You have four children you are taking sole care of and are prioritising their needs, as a parent should.

Your husband is:

  • an alcoholic
  • has used drugs in the family home (chances are this wasn’t the first time)
  • likely has used prostitutes (unlikely that the one time he got caught was the first time he’d messaged one)
  • begrudges money being spent on his children’s birthdays
  • is upset money is being spent on making your family home livable
  • is taking no action to tackle his alcoholism/depression
  • holds you responsible for everything wrong in his life
  • Thinks he should take priority over your shared children
  • does nothing to physically or emotionally support or care for your shared children
  • claims he puts you first when actually he puts himself above everyone else
  • spends money on alcohol but complains it’s your fault he can’t save up to buy a car (that he doesn’t really need)
  • resents you for having saved up for and spent money on something less expensive than a car two years ago
  • isnt the worst dad in the world

Have I got that right?

You need to see this man for who he is, you are clearly blinded by some sense of love/loyalty/obligation to him that is stopping you from looking at this situation objectively.
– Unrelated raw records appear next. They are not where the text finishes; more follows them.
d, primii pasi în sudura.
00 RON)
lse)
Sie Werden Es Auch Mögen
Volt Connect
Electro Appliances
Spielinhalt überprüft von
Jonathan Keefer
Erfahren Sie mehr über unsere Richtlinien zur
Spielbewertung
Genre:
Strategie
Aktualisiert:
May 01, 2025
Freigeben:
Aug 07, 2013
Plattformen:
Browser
You have allowed yourself to be so beaten down by him and are perpetually trying to ‘fix’ him by telling him that he’s right, that you are awful, money hungry, selfish and wrong. You are none of those things and you need to realise that he is adding nothing positive to your life, he is sucking the life out of you. If not for yourself, do it for your children, show them that you are strong and capable, that they really are your priority. Stop trying to save him, nothing you do will ever be enough for him, he needs to help himself. Stop modelling such a toxic relationship to your children, be the mother they need by standing up for yourself and refusing to be this mans verbal punching bag.

Not being the worst dad is not an accomplishment, it is not even the bare minimum that you should be expecting from him. It’s irrelevant that other people you know have partners who are objectively ‘worse’, someone else being shit doesn’t excuse his own shitty behaviour. You asked what others expect of a husband/father and I think most would agree that prioritising their children is first and foremost. That along with not wasting money on addiction that the children are no doubt aware of/have been impacted by. A man should treat his wife/mother of his children with kindness and respect. He should be emotionally and physically available to you and your children, he should provide stability and reassurance, he should be reliable and trustworthy. Your husband is none of these things. These are just the basics you should expect before getting into the nitty gritty of sharing housework, childcare, allowing each of you to have personal time, doing things as a family and as a couple. The fact you think it’s ok to settle for less is baffling to me.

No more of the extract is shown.